The experts believe as the country moves towards such status by 2030, it is imperative to make preparations as the demography change will affect not just the economy, but across all layers of society.

Putra Business School lecturer Associate Professor Dr Ahmed Razman Abd Latiff said an ageing nation means the country would have less productive labour.

"So, we may then need to have foreign workers to replace the ageing workforce as we don't want to disrupt the lives of the younger generation.

"The country may also need to impose higher taxes on the current workforce to support older generations who are no longer working, to cover the rising costs of health and welfare," he said.

When asked if the country's retirement savings were enough, he said only 10 per cent of citizens were able to save a sufficient amount by age 55.

Razman said this would have greater implications for our country's social and welfare benefits as many will be classified as poor or hardcore poor in the future.

He also suggested the Employees Provident Fund (EPF) to make room for third-party contributions in retirement savings.

"This will allow close individuals such as spouses, parents and their children to contribute to the savings account, instead of relying solely on employers and voluntary contributions," he said.

Bank Muamalat Malaysia Bhd chief economist Dr Mohd Afzanizam Abdul Rashid said that the opening of Account 3 in EPF would become a challenge for the members to have enough savings for their retirement.

"As EPF states they need to have at least RM240,000 to retire comfortably where they can withdraw the money of RM1,000 per month for the next 20 years.

"For me, it is quite tricky because individuals need to find the right balance between the present needs to pay off all the expenses and sufficient funds for the future needs," he said.

He added that the trend could be reversed if the government emphasised on efforts to build family institutions that facilitated the process of how the country could repopulate.

"In view of the rising cost of living, which may also include the cost for childcare and education, we could see our society, especially the young generation, may have reservations to start a family.

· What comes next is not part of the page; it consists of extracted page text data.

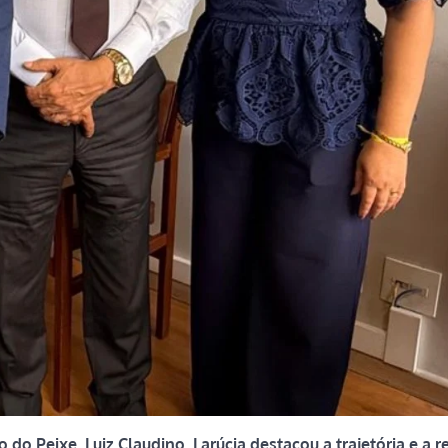
o Peixe, Luiz Claudino, Larúcia destacou a trajetória e a r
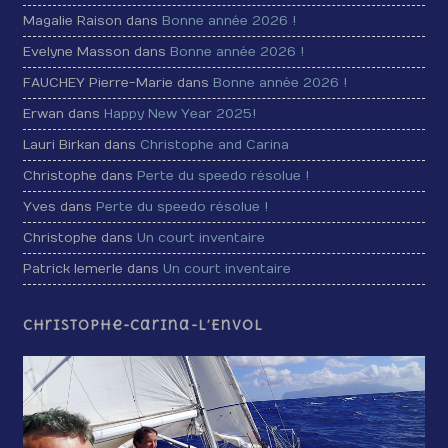
Magalie Raison dans
Bonne année 2026 !
Evelyne Masson dans
Bonne année 2026 !
FAUCHEY Pierre-Marie dans
Bonne année 2026 !
Erwan dans
Happy New Year 2025!
Lauri Birkan dans
Christophe and Carina
Christophe dans
Perte du speedo résolue !
Yves dans
Perte du speedo résolue !
Christophe dans
Un court inventaire
Patrick lemerle dans
Un court inventaire
Christophe-Carina-L’Envol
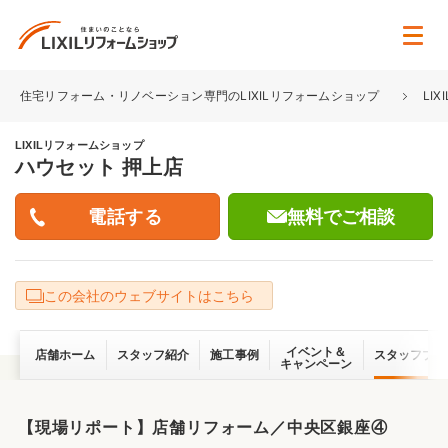
住宅リフォーム・リノベーション専門のLIXILリフォームショップ
LI
LIXILリフォームショップ
ハウセット 押上店
無料でご相談
この会社のウェブサイトはこちら
イベント＆
店舗ホーム
スタッフ紹介
施工事例
スタッフブロ
キャンペーン
【現場リポート】店舗リフォーム／中央区銀座④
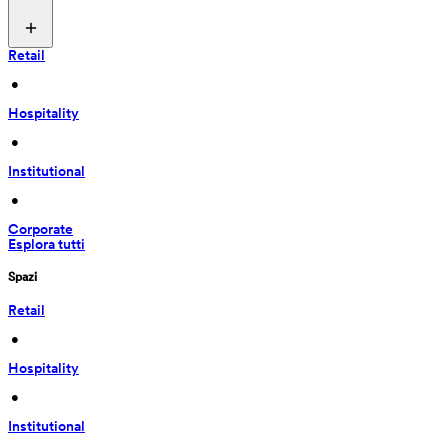
Retail
 • 
Hospitality
 • 
Institutional
 • 
Corporate
Esplora tutti
Spazi
Retail
 • 
Hospitality
 • 
Institutional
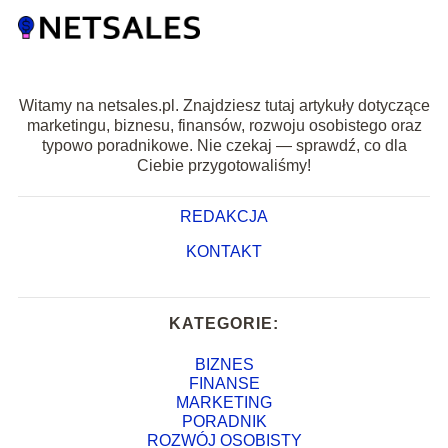
Witamy na netsales.pl. Znajdziesz tutaj artykuły dotyczące
marketingu, biznesu, finansów, rozwoju osobistego oraz
typowo poradnikowe. Nie czekaj — sprawdź, co dla
Ciebie przygotowaliśmy!
REDAKCJA
KONTAKT
KATEGORIE:
BIZNES
FINANSE
MARKETING
PORADNIK
ROZWÓJ OSOBISTY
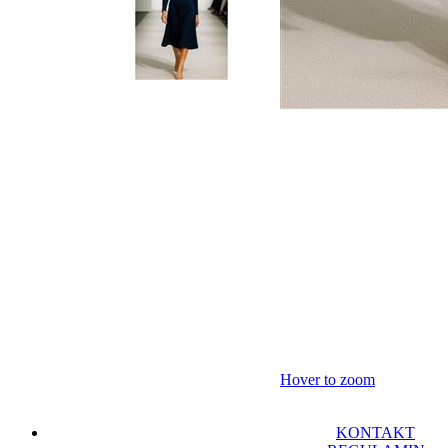
Hover to zoom
KONTAKT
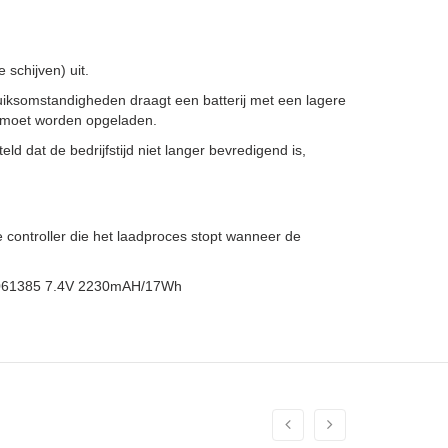
schijven) uit.
uiksomstandigheden draagt een batterij met een lagere
er moet worden opgeladen.
ld dat de bedrijfstijd niet langer bevredigend is,
 controller die het laadproces stopt wanneer de
n, 061385 7.4V 2230mAH/17Wh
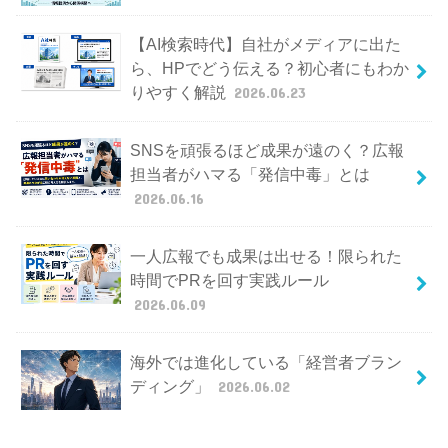
【AI検索時代】自社がメディアに出た
ら、HPでどう伝える？初心者にもわか
りやすく解説
2026.06.23
SNSを頑張るほど成果が遠のく？広報
担当者がハマる「発信中毒」とは
2026.06.16
一人広報でも成果は出せる！限られた
時間でPRを回す実践ルール
2026.06.09
海外では進化している「経営者ブラン
ディング」
2026.06.02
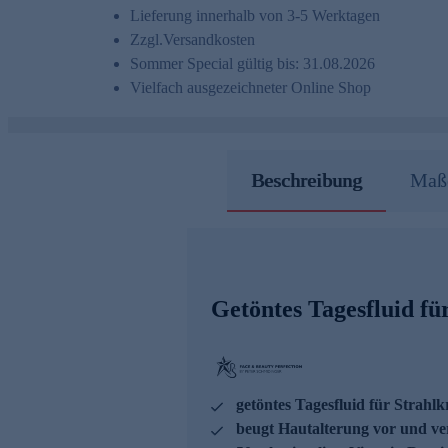
Lieferung innerhalb von 3-5 Werktagen
Zzgl.
Versandkosten
Sommer Special gültig bis: 31.08.2026
Vielfach ausgezeichneter Online Shop
Beschreibung
Maße
Getöntes Tagesfluid fü
getöntes Tagesfluid für Strahl
beugt Hautalterung vor und ver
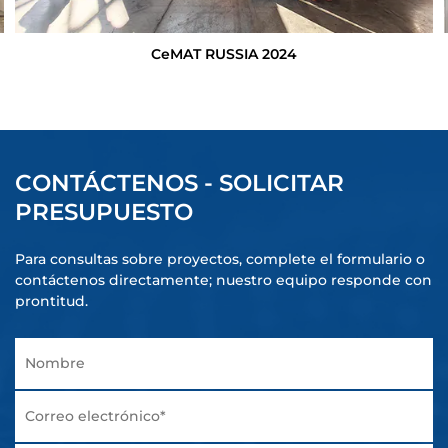
CeMAT RUSSIA 2024
CONTÁCTENOS - SOLICITAR
PRESUPUESTO
Para consultas sobre proyectos, complete el formulario o
contáctenos directamente; nuestro equipo responde con
prontitud.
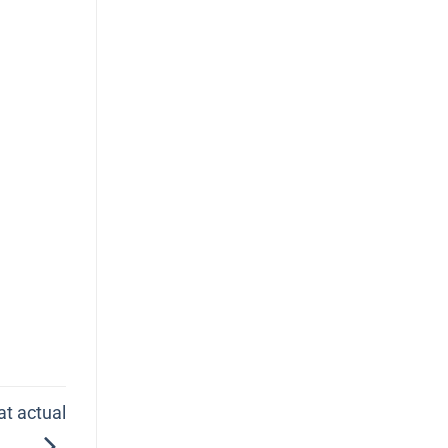
at actual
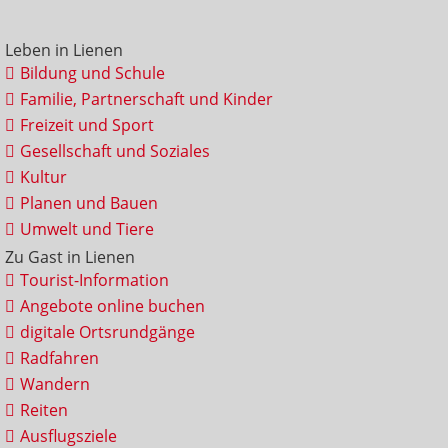
Leben in Lienen
Bildung und Schule
Familie, Partnerschaft und Kinder
Freizeit und Sport
Gesellschaft und Soziales
Kultur
Planen und Bauen
Umwelt und Tiere
Zu Gast in Lienen
Tourist-Information
Angebote online buchen
digitale Ortsrundgänge
Radfahren
Wandern
Reiten
Ausflugsziele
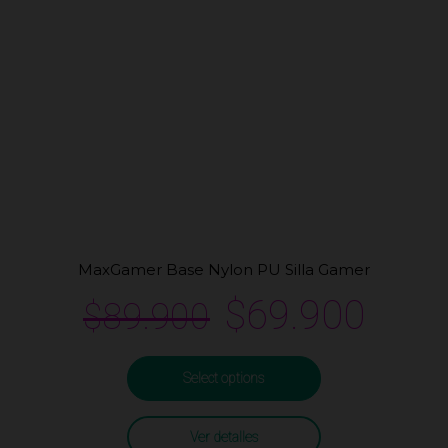
MaxGamer Base Nylon PU Silla Gamer
$
69.900
$
89.900
Select options
Ver detalles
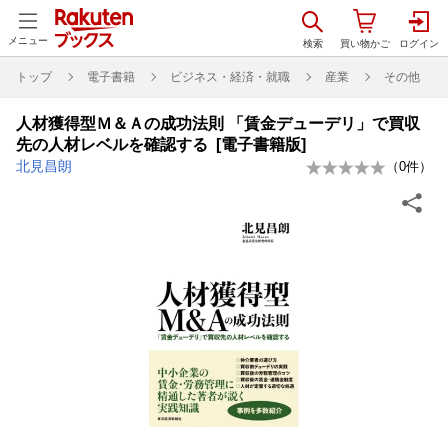
メニュー
トップ
電子書籍
ビジネス・経済・就職
産業
その他
人材獲得型Ｍ＆Ａの成功法則 「賃金デューデリ」で買収
先の人材レベルを確認する [電子書籍版]
北見昌朗
（
0
件）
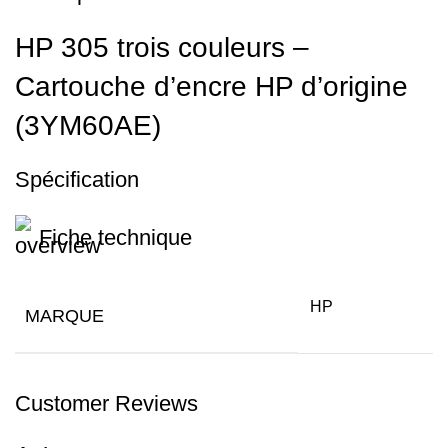
HP 305 trois couleurs –
Cartouche d’encre HP d’origine
(3YM60AE)
Spécification
Fiche technique
HP
MARQUE
Customer Reviews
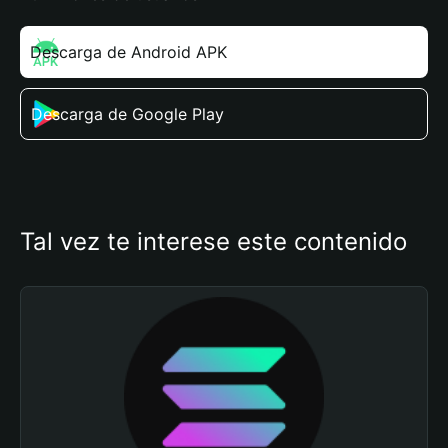
Descarga de Android APK
Descarga de Google Play
Tal vez te interese este contenido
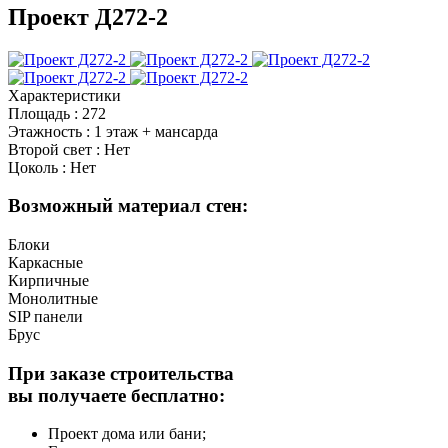
Проект Д272-2
Характеристики
Площадь
:
272
Этажность
:
1 этаж + мансарда
Второй свет
:
Нет
Цоколь
:
Нет
Возможный материал стен:
Блоки
Каркасные
Кирпичные
Монолитные
SIP панели
Брус
При заказе строительства
вы получаете бесплатно:
Проект дома или бани;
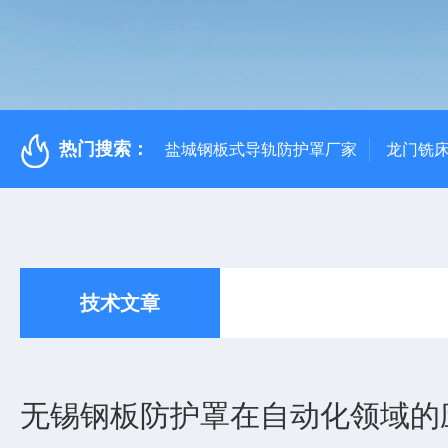
热门搜索：
盐城钢板式导轨防护罩厂家
龙门铣
技术文章
无锡钢板防护罩在自动化领域的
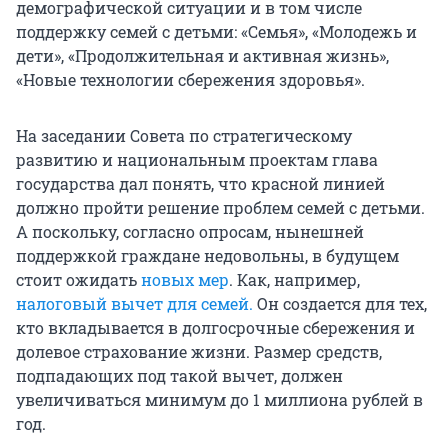
демографической ситуации и в том числе
поддержку семей с детьми: «Семья», «Молодежь и
дети», «Продолжительная и активная жизнь»,
«Новые технологии сбережения здоровья».
На заседании Совета по стратегическому
развитию и национальным проектам глава
государства дал понять, что красной линией
должно пройти решение проблем семей с детьми.
А поскольку, согласно опросам, нынешней
поддержкой граждане недовольны, в будущем
стоит ожидать
новых мер
. Как, например,
налоговый вычет для семей.
Он создается для тех,
кто вкладывается в долгосрочные сбережения и
долевое страхование жизни. Размер средств,
подпадающих под такой вычет, должен
увеличиваться минимум до 1 миллиона рублей в
год.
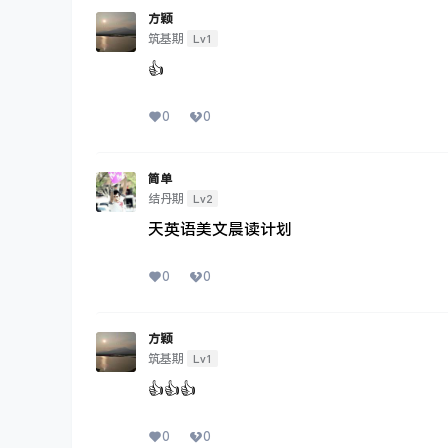
您必须
七年。
Lv1
筑基期
😊
0
0
方颖
Lv1
筑基期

"The government should promote and foster the building of family institutions as a whole, ensuring that all necessary infrastructure, especially childcare centres and education is in place to encourage and incentivise people to start families."

He said that with declining fertility rates, there should be efforts to promote work-life balance and encourage female employees to return to the workforce.

"If we fail to address the ageing population, it will inevitably strain government resources, making tax collection and expenditure planning more challenging," he said.

Yesterday (May 14), the Department of Statistics Malaysia (DOSM) reported that Malaysia's population reached an estimated 34 million in the first quarter of the year.

This represented a 2.3 per cent increase compared with the 33.2 million recorded in the same period last year

However, chief statistician Datuk Seri Dr Mohd Uzir Mahidin said live births in the first quarter had fallen by 9.4 per cent or 106,386 births, compared with 117,413 births recorded in the same period last year.